Horror games have a very specific appeal to a certain subset of gamers. Visual Novels have a very specific appeal to a certain subset of gamers. Thus, The Letter: A Visual Horror Novel, you may be surprised to learn, is most definitely a niche title. However, for that small audience, it’ll most certainly provide several hours of intrigue and genuine thrills.
The Letter: A Visual Horror Novel’s installation size – weighing in at 1.74GB on Xbox Series X (version tested) – is predominantly occupied by the high-resolution artwork featured in the game. And boy, is it pretty. A somewhat generic anime styling is complimented by some elegant animation and visual effects. But, of course, given that The Letter: A Visual Horror Novel is, as the title suggests, a visual novel, you would hope that it at least gets the visual part right.
The story has you play as several different characters, each with their own chapter. The first, Isabella, is a real estate agent attempting to sell a mansion. As she explores the property to prepare for her selling efforts, she discovers a strange letter. This sets in motion a series of very unexpected events.
You will also take on the roles of several of the characters Isabella meets during her story. Playing through the chapters as different characters allows the player to experiment with many different personalities. This is important to the way in which the game unfolds. The decisions players make and how they engage with other characters will affect the path taken through the storyline. Yes, there is a branching story. And for completionists The Letter: A Visual Horror Novel provides a tree to showcase each decision point. When revisiting it’ll signpost you took a turn that could otherwise have led the plot in a different direction. However, the developers have seen wise to label this as a potential spoiler pitfall; view it at your own risk!
Other in-game menu options allow you to view past conversations and notes, as well as the relationship status of the playable characters to everyone else in the game. This, combined with the plot tree, will allow players to determine how they could behave differently to encounter alternative elements of the plot. It’s a well-developed system that does encourage replay.
Outside of the relationships and decision making, the only other gameplay mechanic to speak of is a series of QTEs. They add some meaningful bulletpoints to the plotline. QTEs are not to everyone’s liking, though. And so they can be made easier or turned off entirely for those who simply want to enjoy the story. This is a nice touch, as the QTE difficulty can vary wildly, but their infrequency hardly places too many demands on the player. The Letter: A Visual Horror Novel is about playing a role predominantly and is certainly not an action orientated experience.
Playing through the story multiple times from different characters perspectives is very interesting. Over the course of the first three of four chapters you’ll get to know the timeline intimately.
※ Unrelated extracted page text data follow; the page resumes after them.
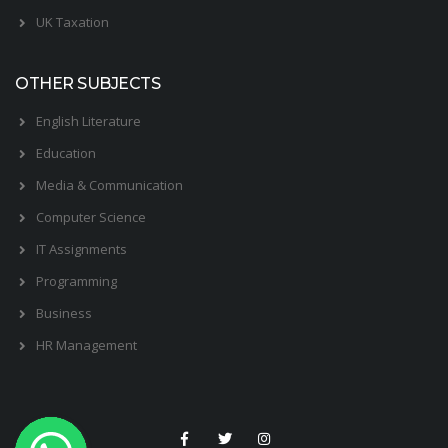
UK Taxation
OTHER SUBJECTS
English Literature
Education
Media & Communication
Computer Science
IT Assignments
Programming
Business
HR Management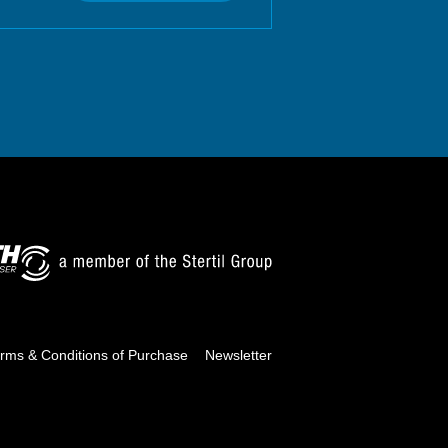
rms & Conditions of Purchase
Newsletter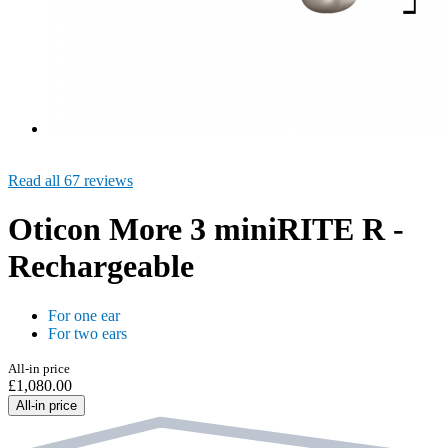
Read all 67 reviews
Oticon More 3 miniRITE R -
Rechargeable
For one ear
For two ears
All-in price
£1,080.00
All-in price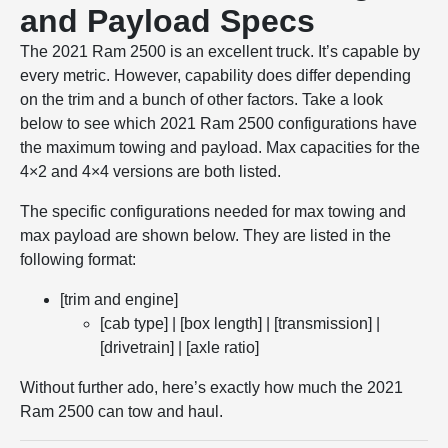
and Payload Specs
The 2021 Ram 2500 is an excellent truck. It’s capable by
every metric. However, capability does differ depending
on the trim and a bunch of other factors. Take a look
below to see which 2021 Ram 2500 configurations have
the maximum towing and payload. Max capacities for the
4×2 and 4×4 versions are both listed.
The specific configurations needed for max towing and
max payload are shown below. They are listed in the
following format:
[trim and engine]
[cab type] | [box length] | [transmission] |
[drivetrain] | [axle ratio]
Without further ado, here’s exactly how much the 2021
Ram 2500 can tow and haul.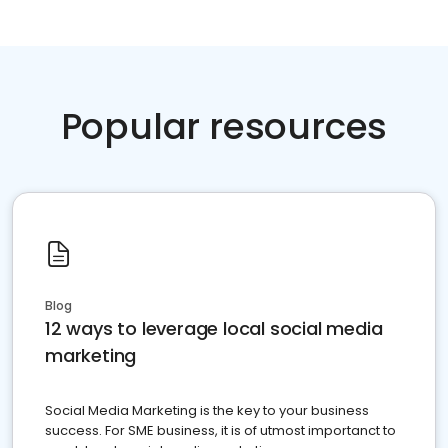
Popular resources
Blog
12 ways to leverage local social media
marketing
Social Media Marketing is the key to your business
success. For SME business, it is of utmost importanct to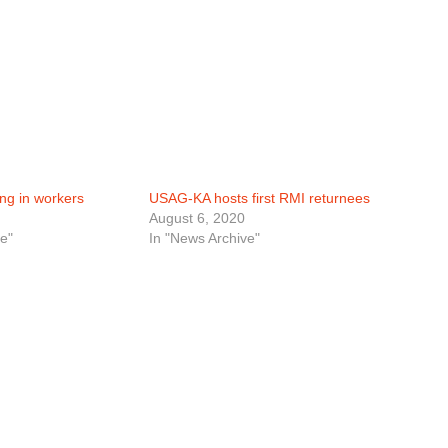
ng in workers
USAG-KA hosts first RMI returnees
August 6, 2020
e"
In "News Archive"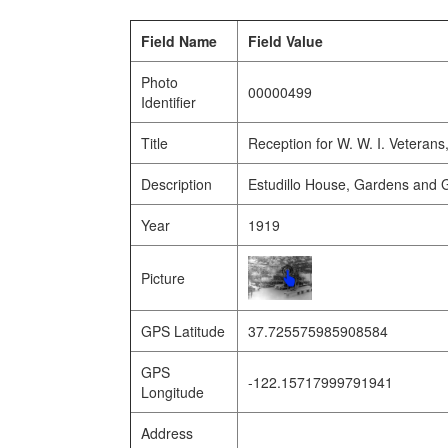
Field Name
Field Value
Photo
00000499
Identifier
Title
Reception for W. W. I. Veterans
Description
Estudillo House, Gardens and 
Year
1919
Picture
GPS Latitude
37.725575985908584
GPS
-122.15717999791941
Longitude
Address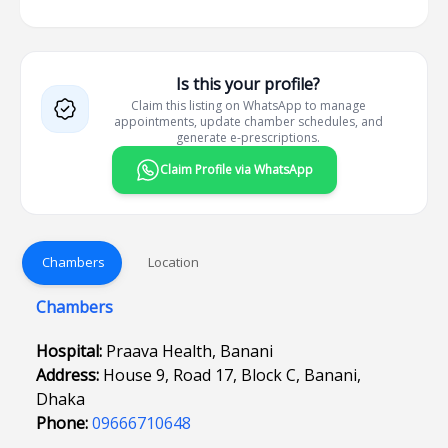
Is this your profile?
Claim this listing on WhatsApp to manage
appointments, update chamber schedules, and
generate e-prescriptions.
Claim Profile via WhatsApp
Chambers
Location
Chambers
Hospital:
Praava Health, Banani
Address:
House 9, Road 17, Block C, Banani,
Dhaka
Phone:
09666710648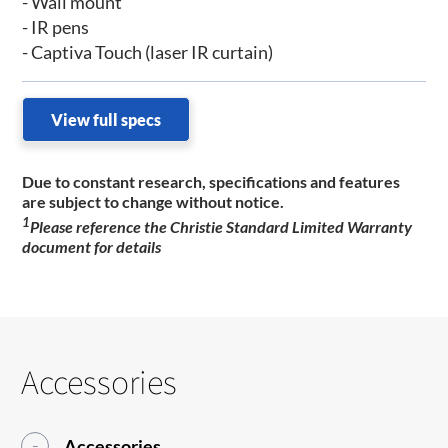
- Wall mount
- IR pens
- Captiva Touch (laser IR curtain)
View full specs
Due to constant research, specifications and features
are subject to change without notice.
1
Please reference the Christie Standard Limited Warranty
document for details
Accessories
Accessories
However, beyond that The Letter: A Visual Horror Novel starts wearing a bit thin. The characters start feeling somewhat one-dimensional and the scares become lukewarm at best. It’s a shame, as this is additional content the developers have devised to offer value for money, but for many the opening chapters of The Letter: A Visual Horror Novel alone would be enough to satisfy their purchase.
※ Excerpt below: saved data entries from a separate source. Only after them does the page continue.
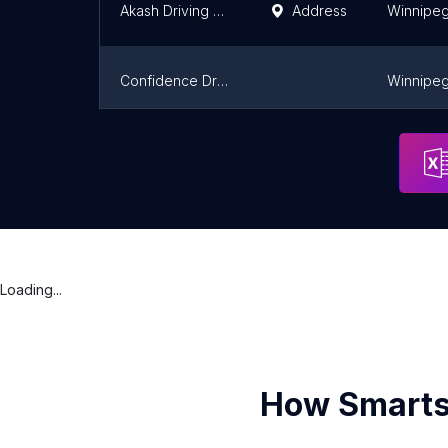
Akash Driving School : Class 5 Car Driving Lessons - Winnipeg
Address
Winnipe
Confidence Driving School
Winnipe
Amar Driving School : For Driving School, Affordable Driving Lessons, Road Test - Winnipeg
Address
Winnipe
Loading...
How Smarts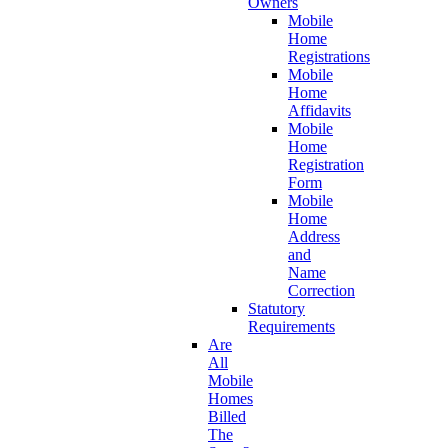
Owners
Mobile
Home
Registrations
Mobile
Home
Affidavits
Mobile
Home
Registration
Form
Mobile
Home
Address
and
Name
Correction
Statutory
Requirements
Are
All
Mobile
Homes
Billed
The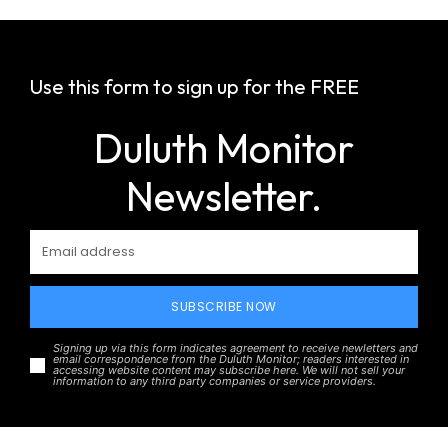
Use this form to sign up for the FREE
Duluth Monitor
Newsletter.
SUBSCRIBE NOW
Signing up via this form indicates agreement to receive newletters and
email correspondence from the Duluth Monitor; readers interested in
accessing website content may subscribe here. We will not sell your
information to any third party companies or service providers.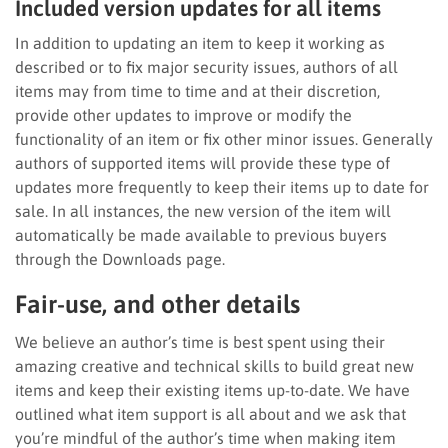
Included version updates for all items
In addition to updating an item to keep it working as
described or to fix major security issues, authors of all
items may from time to time and at their discretion,
provide other updates to improve or modify the
functionality of an item or fix other minor issues. Generally
authors of supported items will provide these type of
updates more frequently to keep their items up to date for
sale. In all instances, the new version of the item will
automatically be made available to previous buyers
through the Downloads page.
Fair-use, and other details
We believe an author’s time is best spent using their
amazing creative and technical skills to build great new
items and keep their existing items up-to-date. We have
outlined what item support is all about and we ask that
you’re mindful of the author’s time when making item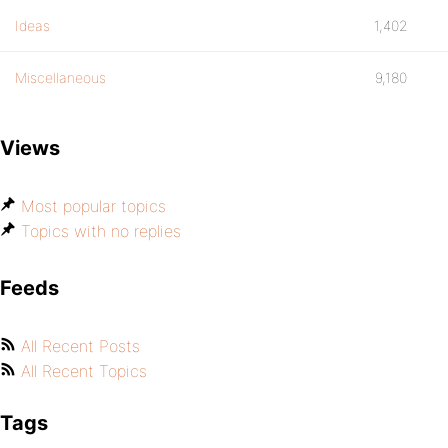
Ideas
1,402
Miscellaneous
9,180
Views
Most popular topics
Topics with no replies
Feeds
All Recent Posts
All Recent Topics
Tags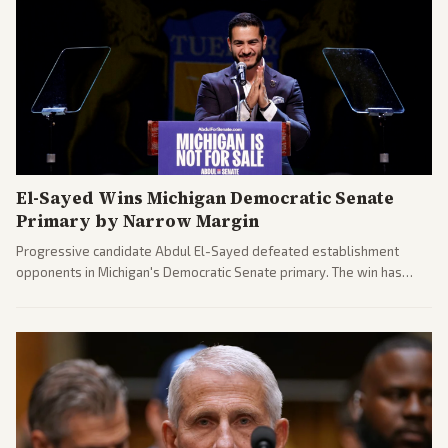
El-Sayed Wins Michigan Democratic Senate
Primary by Narrow Margin
Progressive candidate Abdul El-Sayed defeated establishment
opponents in Michigan's Democratic Senate primary. The win has
sparked reactions across the political spectrum, with Trump attacking
El-Sayed and moderates preparing pushback against progressive
gains.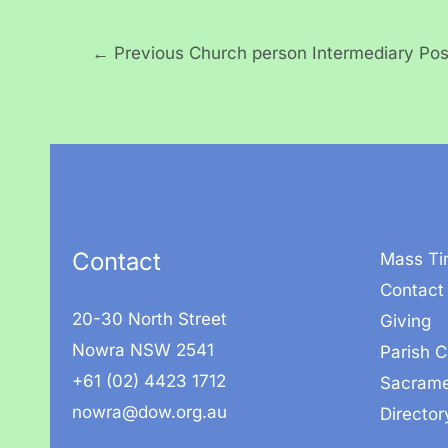
←
Previous Church person Intermediary Pos
Contact
Mass Ti
Contact
20-30 North Street
Giving
Nowra NSW 2541
Parish C
+61 (02) 4423 1712
Sacrame
nowra@dow.org.au
Director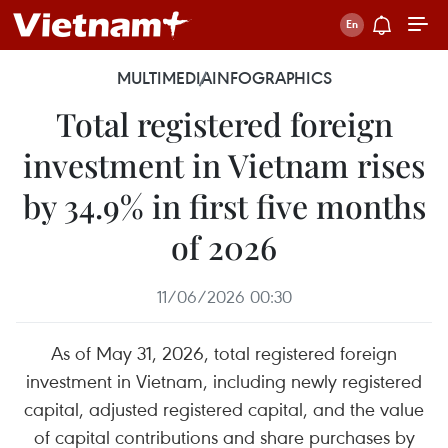
MULTIMEDIA
INFOGRAPHICS
Total registered foreign
investment in Vietnam rises
by 34.9% in first five months
of 2026
11/06/2026 00:30
As of May 31, 2026, total registered foreign
investment in Vietnam, including newly registered
capital, adjusted registered capital, and the value
of capital contributions and share purchases by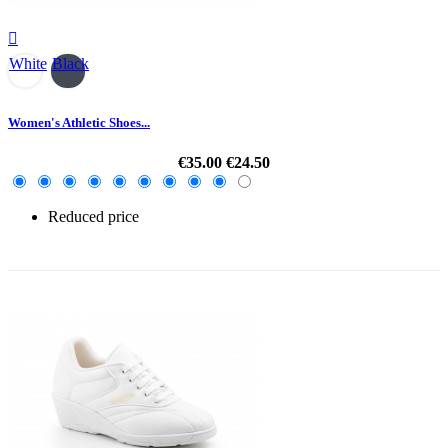

White
Black
Women's Athletic Shoes...
€35.00
€24.50
Reduced price
-30%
The Letter: A Visual Horror Novel ticks all of the right boxes. It’s a gorgeous and occasionally horrifying visual novel, with a number of unique touches that make it stand out. It’s not going to convince Resident Evil fans that this is a better way to do horror, nor will it convert romance novel fans to the genre. But for that niche that crosses both horror and visual novels, The Letter: A Visual Horror Novel is an easy recommendation.